The MVP of the Super Bowl was none other than the embattled Ravens Quarterback Joe Flacco, one of the most polarizing sports figures in Baltimore history. Flacco had a record-tying postseason, throwing 11 touchdowns to zero interceptions, tying the great Joe Montana. Flacco followed up that performance this week by signing a $120.6 contract extension, the richest in NFL history.
Most people will say he doesn’t deserve it. They will look at his regular season stats and fantasy projections and dismiss him as average or above-average. He’s got a unibrow and is awkward and goofy on camera. He is usually quiet and reserved.
All he does is win games.
I’m about to take the “is beer pong a sport” to a whole new level. But at the end of the day, being a great quarterback is a lot like being a great beer pong player.
Bring up the topic of rankings and you will get a vicious debate no matter what the subject. What’s the best album? What’s the best movie? What’s the best food? Who’s the best quarterback? And my favorite: Who’s the best beer pong player?
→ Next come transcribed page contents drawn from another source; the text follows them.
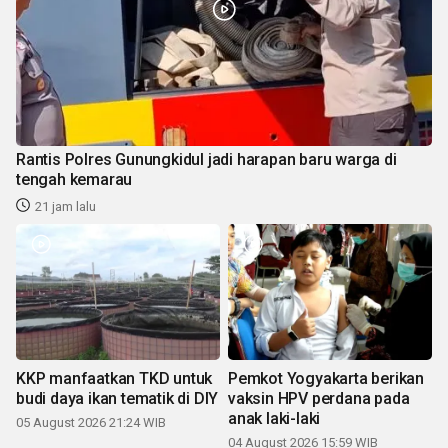
Rantis Polres Gunungkidul jadi harapan baru warga di
tengah kemarau
21 jam lalu
KKP manfaatkan TKD untuk
Pemkot Yogyakarta berikan
budi daya ikan tematik di DIY
vaksin HPV perdana pada
anak laki-laki
05 August 2026 21:24 WIB
04 August 2026 15:59 WIB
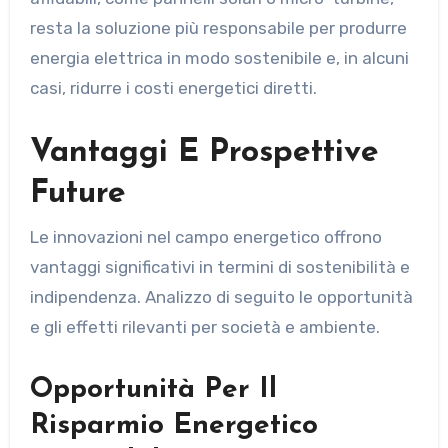
resta la soluzione più responsabile per produrre
energia elettrica in modo sostenibile e, in alcuni
casi, ridurre i costi energetici diretti.
Vantaggi E Prospettive
Future
Le innovazioni nel campo energetico offrono
vantaggi significativi in termini di sostenibilità e
indipendenza. Analizzo di seguito le opportunità
e gli effetti rilevanti per società e ambiente.
Opportunità Per Il
Risparmio Energetico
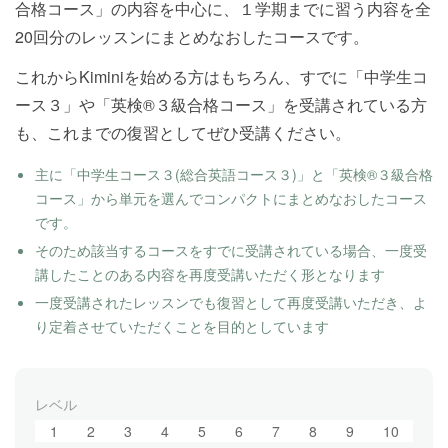
合格コース」の内容を中心に、１学期までに習う内容を全
20回分のレッスンにまとめなおしたコースです。
これからKiminiを始める方はもちろん、すでに「中学生コ
ース３」や「英検®３級合格コース」を受講されている方
も、これまでの復習としてぜひ受講ください。
主に「中学生コース３(総合英語コース３)」と「英検®３級合格
コース」から単元を選んでコンパクトにまとめなおしたコース
です。
そのため該当するコースをすでに受講されている場合、一度受
講したことのある内容を再度受講いただく形となります
一度受講されたレッスンでも復習として再度受講いただき、よ
り定着させていただくことを目的としています
レベル
1
2
3
4
5
6
7
8
9
10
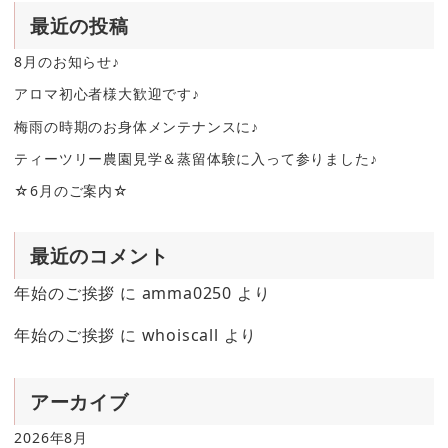
最近の投稿
8月のお知らせ♪
アロマ初心者様大歓迎です♪
梅雨の時期のお身体メンテナンスに♪
ティーツリー農園見学＆蒸留体験に入って参りました♪
☆6月のご案内☆
最近のコメント
年始のご挨拶
に
amma0250
より
年始のご挨拶
に
whoiscall
より
アーカイブ
2026年8月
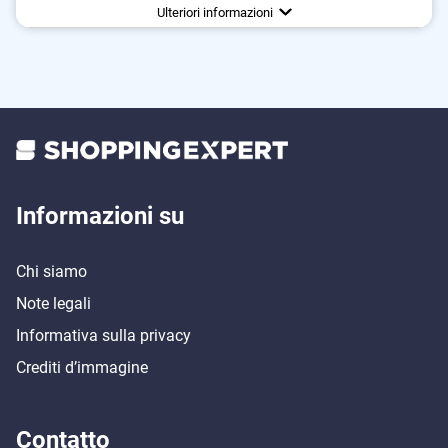
Vantaggi
Sacchetti non sono necessari
Ulteriori informazioni
Informazioni su
Chi siamo
Note legali
Informativa sulla privacy
Crediti d’immagine
Contatto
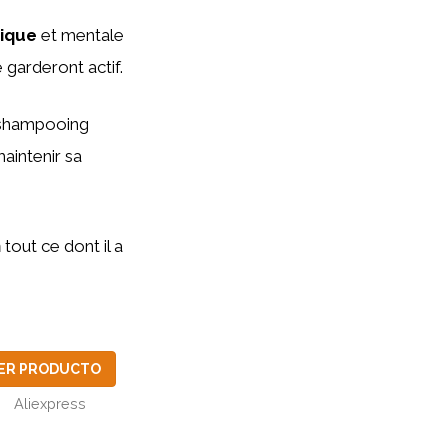
sique
et mentale
e garderont actif.
n shampooing
aintenir sa
n
tout ce dont il a
ER PRODUCTO
Aliexpress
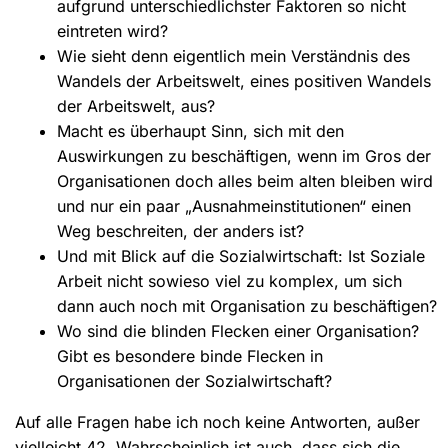
aufgrund unterschiedlichster Faktoren so nicht
eintreten wird?
Wie sieht denn eigentlich mein Verständnis des
Wandels der Arbeitswelt, eines positiven Wandels
der Arbeitswelt, aus?
Macht es überhaupt Sinn, sich mit den
Auswirkungen zu beschäftigen, wenn im Gros der
Organisationen doch alles beim alten bleiben wird
und nur ein paar „Ausnahmeinstitutionen“ einen
Weg beschreiten, der anders ist?
Und mit Blick auf die Sozialwirtschaft: Ist Soziale
Arbeit nicht sowieso viel zu komplex, um sich
dann auch noch mit Organisation zu beschäftigen?
Wo sind die blinden Flecken einer Organisation?
Gibt es besondere binde Flecken in
Organisationen der Sozialwirtschaft?
Auf alle Fragen habe ich noch keine Antworten, außer
vielleicht 42. Wahrscheinlich ist auch, dass sich die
Let’s take a look at some of the things that make a beer pong player (and quarterback) great:
A pong player has to have some kind of talent. Some people are naturals and need little to no practice at all. Some need to work harder at it, but with a certain amount of practice can shoot just as consistently as others. In comparison, a quarterback in the NFL needs to have the ability as well. Quickness, arm strength, quick decision making, etc.
Too many players are judged solely on stats. Sure, stats are important, but they aren’t the most important. On Day 3 of the World Series of Beer Pong, your 12 satellite victories don’t matter. In the NFL, your regular season passing records don’t matter. The most important stat is wins, not your shooting percentage.
On the football field, the quarterback needs to have chemistry with his offensive teammates. The offensive line needs to be in sync, the receivers need to be on the same page, and the running back needs to get involved. Knowing where and when to throw the ball is the same as knowing when to take the third shot and who takes the rebuttal. A great player speaks up for the shot when he’s feeling it, and knows when to pass it off when he’s not.
A great beer pong player can silence his opponent by staying focused on his shot. Trash talk and distractions rarely affect top players. In the NFL, a great quarterback drowns out the 12th man.
Great beer pong players and great quarterback have all the intangibles. The great ones know how to step it up for big shots and in big tournaments, just like a great quarterback knows how to win the game with two minutes left and the length of the field to drive. Great players feed off the intensity of the crowd and the magnitude of the game. Great players don’t throw their partners under the bus after poor shooting, or place the blame on the wide receiver that dropped the big pass.
Is there a magic formula that makes a great beer pong player? No. For now, the big money in beer pong comes from playing with someone else. No one is writing checks for $50,000 or $100,000 for singles players. You need a teammate and you need to play like a team. The two most talented players don’t win every time. Teams with character win championships and go far into tournaments. Beer pong is more than how many hundos you shot.
Has Joe Flacco ever played beer pong? I’m not sure, but I bet he’d be pretty damn good.